#### What needs to be done
Copy out each line below that has the word "เทคน" in it.

***** Available data *****

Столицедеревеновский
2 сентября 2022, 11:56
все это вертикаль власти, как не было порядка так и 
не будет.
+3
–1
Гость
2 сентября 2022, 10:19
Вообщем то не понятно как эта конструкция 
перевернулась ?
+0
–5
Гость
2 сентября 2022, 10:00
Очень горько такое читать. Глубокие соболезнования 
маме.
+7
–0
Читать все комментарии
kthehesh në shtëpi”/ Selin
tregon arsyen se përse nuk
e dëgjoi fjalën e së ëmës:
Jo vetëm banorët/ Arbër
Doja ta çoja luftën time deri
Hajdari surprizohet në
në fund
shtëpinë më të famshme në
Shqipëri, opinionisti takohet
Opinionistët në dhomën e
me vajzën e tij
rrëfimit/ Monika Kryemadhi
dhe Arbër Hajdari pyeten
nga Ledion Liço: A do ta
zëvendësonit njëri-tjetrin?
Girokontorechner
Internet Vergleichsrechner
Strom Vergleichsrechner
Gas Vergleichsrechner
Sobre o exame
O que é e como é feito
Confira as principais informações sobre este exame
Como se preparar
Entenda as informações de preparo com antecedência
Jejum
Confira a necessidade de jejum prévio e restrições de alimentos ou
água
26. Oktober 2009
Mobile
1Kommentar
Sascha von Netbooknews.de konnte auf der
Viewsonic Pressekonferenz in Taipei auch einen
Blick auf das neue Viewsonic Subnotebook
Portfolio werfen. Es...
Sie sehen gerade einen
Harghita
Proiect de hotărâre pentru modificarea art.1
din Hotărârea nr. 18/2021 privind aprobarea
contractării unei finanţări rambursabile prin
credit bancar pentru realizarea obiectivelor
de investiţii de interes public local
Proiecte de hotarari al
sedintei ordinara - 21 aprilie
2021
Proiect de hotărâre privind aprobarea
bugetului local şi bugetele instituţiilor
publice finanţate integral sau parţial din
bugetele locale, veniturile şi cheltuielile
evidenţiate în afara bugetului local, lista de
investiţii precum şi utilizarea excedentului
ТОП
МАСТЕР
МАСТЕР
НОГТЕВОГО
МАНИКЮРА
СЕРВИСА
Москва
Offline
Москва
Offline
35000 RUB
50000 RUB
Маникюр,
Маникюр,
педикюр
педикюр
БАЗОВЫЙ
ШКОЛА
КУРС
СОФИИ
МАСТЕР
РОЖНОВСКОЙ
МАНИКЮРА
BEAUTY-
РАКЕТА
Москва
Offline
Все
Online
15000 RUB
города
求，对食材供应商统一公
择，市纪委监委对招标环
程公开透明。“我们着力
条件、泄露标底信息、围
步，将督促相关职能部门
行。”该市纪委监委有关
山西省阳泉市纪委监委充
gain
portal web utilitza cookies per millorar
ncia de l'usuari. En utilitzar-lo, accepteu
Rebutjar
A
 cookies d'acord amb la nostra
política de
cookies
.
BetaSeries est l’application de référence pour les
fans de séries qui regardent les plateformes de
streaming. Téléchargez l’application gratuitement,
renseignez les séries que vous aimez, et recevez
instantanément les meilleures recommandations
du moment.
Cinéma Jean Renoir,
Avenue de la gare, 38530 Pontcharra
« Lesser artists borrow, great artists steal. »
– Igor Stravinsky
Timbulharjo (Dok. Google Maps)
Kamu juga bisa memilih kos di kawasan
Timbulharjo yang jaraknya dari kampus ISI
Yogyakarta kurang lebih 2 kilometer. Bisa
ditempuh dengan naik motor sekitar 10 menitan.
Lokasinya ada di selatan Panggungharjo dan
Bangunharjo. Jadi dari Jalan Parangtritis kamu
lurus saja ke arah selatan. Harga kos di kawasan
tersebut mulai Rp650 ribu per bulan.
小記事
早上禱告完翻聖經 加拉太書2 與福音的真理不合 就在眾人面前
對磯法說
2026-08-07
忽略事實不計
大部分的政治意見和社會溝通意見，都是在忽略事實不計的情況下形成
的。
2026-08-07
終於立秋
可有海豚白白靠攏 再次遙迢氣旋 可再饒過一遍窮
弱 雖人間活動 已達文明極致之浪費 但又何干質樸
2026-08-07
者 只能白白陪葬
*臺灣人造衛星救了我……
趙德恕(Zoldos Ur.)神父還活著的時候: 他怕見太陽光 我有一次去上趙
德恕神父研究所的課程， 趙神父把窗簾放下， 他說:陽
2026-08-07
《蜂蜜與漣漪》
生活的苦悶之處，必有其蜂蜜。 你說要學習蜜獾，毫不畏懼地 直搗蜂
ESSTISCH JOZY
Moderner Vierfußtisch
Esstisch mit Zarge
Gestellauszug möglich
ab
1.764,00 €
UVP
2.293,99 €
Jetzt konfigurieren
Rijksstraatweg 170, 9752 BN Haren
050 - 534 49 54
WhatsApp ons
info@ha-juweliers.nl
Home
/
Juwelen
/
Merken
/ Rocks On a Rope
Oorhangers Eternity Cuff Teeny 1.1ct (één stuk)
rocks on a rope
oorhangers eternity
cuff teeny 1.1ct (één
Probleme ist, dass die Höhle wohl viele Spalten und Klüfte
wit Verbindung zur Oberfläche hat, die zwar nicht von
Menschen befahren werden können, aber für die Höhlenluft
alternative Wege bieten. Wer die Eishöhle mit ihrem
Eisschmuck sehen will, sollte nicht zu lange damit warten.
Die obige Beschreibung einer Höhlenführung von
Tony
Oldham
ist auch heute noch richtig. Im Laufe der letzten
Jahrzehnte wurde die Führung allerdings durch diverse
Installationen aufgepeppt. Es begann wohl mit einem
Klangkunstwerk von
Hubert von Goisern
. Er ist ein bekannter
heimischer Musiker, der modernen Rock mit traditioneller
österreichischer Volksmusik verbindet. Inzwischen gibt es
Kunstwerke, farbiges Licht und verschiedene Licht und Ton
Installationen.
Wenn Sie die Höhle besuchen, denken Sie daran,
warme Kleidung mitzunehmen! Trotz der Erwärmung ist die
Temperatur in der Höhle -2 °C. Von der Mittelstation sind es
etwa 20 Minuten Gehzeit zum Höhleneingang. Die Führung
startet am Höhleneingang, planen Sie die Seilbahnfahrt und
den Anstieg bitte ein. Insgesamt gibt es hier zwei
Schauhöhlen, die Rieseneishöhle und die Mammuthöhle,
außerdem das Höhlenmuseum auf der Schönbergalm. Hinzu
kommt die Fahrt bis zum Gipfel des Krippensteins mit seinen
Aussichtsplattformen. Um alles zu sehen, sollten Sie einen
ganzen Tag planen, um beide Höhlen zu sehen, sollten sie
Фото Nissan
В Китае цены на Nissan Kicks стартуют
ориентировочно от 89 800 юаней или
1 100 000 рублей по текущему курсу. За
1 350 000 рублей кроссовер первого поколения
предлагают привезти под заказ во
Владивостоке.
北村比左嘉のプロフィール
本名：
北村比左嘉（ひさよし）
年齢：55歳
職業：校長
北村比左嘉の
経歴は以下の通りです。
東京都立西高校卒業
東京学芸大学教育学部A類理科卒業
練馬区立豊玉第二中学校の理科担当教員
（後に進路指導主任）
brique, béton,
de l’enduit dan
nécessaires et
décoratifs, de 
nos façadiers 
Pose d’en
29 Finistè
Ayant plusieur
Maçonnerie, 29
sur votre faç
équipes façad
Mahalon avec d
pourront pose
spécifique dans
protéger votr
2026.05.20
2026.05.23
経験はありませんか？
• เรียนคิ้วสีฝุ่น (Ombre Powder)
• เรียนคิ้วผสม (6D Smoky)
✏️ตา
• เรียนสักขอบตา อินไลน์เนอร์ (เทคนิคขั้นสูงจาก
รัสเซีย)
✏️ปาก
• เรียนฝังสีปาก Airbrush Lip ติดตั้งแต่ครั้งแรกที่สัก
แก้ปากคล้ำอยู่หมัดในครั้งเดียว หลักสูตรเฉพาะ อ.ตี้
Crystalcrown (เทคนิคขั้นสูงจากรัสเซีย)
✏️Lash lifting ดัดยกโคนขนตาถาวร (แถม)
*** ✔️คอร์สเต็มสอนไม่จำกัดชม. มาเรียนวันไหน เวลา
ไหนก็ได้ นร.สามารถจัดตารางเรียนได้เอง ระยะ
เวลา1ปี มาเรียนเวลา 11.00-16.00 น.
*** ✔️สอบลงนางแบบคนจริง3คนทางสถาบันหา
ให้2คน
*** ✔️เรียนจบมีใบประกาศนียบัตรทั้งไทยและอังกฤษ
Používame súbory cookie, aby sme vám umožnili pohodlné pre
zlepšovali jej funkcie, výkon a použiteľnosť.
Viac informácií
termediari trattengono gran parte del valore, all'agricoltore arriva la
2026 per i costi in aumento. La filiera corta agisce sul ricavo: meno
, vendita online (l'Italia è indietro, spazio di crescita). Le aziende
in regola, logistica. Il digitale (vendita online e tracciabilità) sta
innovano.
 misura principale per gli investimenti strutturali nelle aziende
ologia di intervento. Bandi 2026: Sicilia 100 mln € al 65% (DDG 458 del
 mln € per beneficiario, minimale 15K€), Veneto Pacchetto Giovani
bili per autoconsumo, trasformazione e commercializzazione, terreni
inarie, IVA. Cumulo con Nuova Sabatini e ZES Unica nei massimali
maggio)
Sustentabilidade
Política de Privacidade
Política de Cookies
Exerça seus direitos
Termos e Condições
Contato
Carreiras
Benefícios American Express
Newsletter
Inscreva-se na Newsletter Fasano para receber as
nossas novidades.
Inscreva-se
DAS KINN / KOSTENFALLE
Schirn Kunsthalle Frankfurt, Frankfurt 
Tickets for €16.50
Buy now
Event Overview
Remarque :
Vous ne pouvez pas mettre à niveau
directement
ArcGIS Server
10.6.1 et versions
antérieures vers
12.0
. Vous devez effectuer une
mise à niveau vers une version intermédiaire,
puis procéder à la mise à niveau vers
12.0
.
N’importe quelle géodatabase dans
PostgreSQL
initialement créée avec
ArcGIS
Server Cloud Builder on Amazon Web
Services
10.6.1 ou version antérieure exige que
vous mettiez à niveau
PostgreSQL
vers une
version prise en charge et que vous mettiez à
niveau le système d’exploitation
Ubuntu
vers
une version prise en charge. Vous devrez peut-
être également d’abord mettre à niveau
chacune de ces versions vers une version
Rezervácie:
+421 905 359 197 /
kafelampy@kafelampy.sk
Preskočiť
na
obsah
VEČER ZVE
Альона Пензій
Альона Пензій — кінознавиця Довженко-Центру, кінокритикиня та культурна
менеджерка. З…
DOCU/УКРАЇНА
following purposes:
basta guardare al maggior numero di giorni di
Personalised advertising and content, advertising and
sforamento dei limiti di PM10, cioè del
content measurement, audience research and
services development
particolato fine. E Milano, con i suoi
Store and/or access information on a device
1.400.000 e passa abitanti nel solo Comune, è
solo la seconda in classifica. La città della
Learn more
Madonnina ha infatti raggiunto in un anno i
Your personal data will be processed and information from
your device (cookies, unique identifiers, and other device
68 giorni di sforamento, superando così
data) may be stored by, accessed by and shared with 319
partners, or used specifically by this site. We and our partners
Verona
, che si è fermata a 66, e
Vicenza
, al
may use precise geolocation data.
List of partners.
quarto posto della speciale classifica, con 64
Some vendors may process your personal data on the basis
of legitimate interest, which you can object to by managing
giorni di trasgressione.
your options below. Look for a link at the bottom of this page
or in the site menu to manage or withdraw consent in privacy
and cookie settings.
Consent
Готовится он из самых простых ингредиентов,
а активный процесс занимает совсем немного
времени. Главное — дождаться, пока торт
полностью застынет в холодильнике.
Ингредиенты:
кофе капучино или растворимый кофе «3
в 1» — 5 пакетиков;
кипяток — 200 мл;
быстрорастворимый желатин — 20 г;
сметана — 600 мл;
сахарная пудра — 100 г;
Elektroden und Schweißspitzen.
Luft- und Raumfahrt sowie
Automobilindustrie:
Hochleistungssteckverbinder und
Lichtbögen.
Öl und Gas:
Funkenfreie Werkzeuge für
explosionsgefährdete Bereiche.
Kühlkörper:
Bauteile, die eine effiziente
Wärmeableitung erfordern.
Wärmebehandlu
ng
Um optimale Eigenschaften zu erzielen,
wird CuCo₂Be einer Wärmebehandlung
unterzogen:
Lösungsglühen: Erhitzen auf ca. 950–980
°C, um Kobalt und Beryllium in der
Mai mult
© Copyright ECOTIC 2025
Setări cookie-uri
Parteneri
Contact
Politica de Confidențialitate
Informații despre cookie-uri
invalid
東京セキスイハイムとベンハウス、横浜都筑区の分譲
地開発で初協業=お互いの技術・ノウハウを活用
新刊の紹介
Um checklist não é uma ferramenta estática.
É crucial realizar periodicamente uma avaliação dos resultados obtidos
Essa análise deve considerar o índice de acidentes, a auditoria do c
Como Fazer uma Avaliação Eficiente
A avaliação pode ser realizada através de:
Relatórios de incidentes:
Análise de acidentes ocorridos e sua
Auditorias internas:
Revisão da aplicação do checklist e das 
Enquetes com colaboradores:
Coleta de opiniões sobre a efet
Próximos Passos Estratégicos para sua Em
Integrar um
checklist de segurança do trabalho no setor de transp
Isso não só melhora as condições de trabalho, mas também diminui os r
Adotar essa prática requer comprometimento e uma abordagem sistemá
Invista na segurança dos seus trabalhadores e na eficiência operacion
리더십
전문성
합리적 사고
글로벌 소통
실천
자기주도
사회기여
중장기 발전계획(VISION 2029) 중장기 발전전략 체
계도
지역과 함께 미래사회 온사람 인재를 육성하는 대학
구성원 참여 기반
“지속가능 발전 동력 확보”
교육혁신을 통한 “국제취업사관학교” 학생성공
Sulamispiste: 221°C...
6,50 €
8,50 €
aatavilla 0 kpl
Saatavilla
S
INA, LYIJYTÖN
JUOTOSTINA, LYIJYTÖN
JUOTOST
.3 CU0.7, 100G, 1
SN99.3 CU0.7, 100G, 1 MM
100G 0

*****

#### Response for this exercise
• เรียนสักขอบตา อินไลน์เนอร์ (เทคนิคขั้นสูงจาก
Crystalcrown (เทคนิคขั้นสูงจากรัสเซีย)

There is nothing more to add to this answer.